If you think this only affects Internet users in Britain, think again. As with so much illiberal legislation, once mandated in one country, it begins to creep abroad. As Ian Brown, of the Oxford Internet Institute writes in the latest edition of the Index on Censorship magazine: “The European Commission has been secretly negotiating a new anti-counterfeiting treaty with the US, Japan and other developed nations that would mandate a three strikes policy.”
THE DIGITAL Economy Bill also contains clauses that allows a secretary of state, by order, to apply technical measures (as described above) against any user for any reason—for example, a political or religious Web site considered extreme by the government of the day.
In 2008, the former Home Secretary Jacqui Smith told BBC Radio 4:
We need to work with internet service providers, we need to actually use some of the lessons we’ve learned, for example about how to protect children from paedophiles and grooming on the internet to inform the way in which we use it to prevent violent extremisms and to tackle terrorism as well.
In the event of another homegrown terrorist attack on UK soil, amending the Digital Economy Act to give a secretary of state the power to ban any website he or she chooses would be entirely possible under existing clauses of the act.

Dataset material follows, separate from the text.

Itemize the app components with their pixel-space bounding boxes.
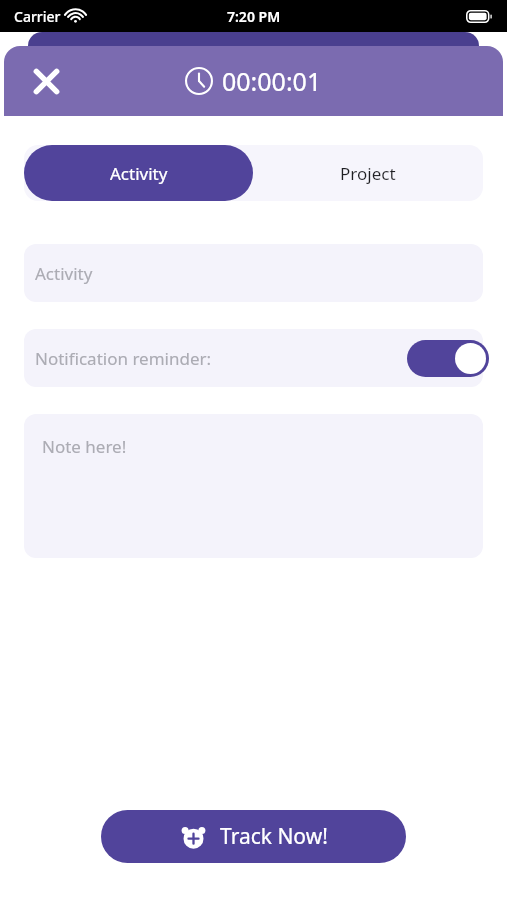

At most it would require a “statutory instrument,” a type of mini-bill, that doesn’t need to be voted through Parliament but instead is voted through “on the nod” by a small Committee of MPs (this is how government Whips almost always get their way by convention).
The Digital Economy Bill passed through Parliament with almost no debate. Tom Watson MP, a close ally of the Prime Minister Gordon Brown, was moved to rebel against his party. With legislation now at European level and the possibility of this legislation creeping abroad, what happens next? Ian Brown suggests it’s not over yet:
The House of Commons may have rushed through the Digital Economy Act with minimal scrutiny, but I think public protest over its far-ranging provisions is just warming up. Most of the UK’s 50m Internet users are only just hearing about this threat to their ability to work, learn and express themselves online.
The Internet’s democratic potential will be damaged by powers in the Act for users to be disconnected and websites to be blocked. But in the meantime, the tens of thousands of citizens who complained about the lack of debate to their MPs will be thinking about next month’s general election. Voters have an ideal opportunity to favour candidates that support freedom of expression and promise to block the secondary legislation that is still needed in the next Parliament to bring many of the Act’s provisions into force.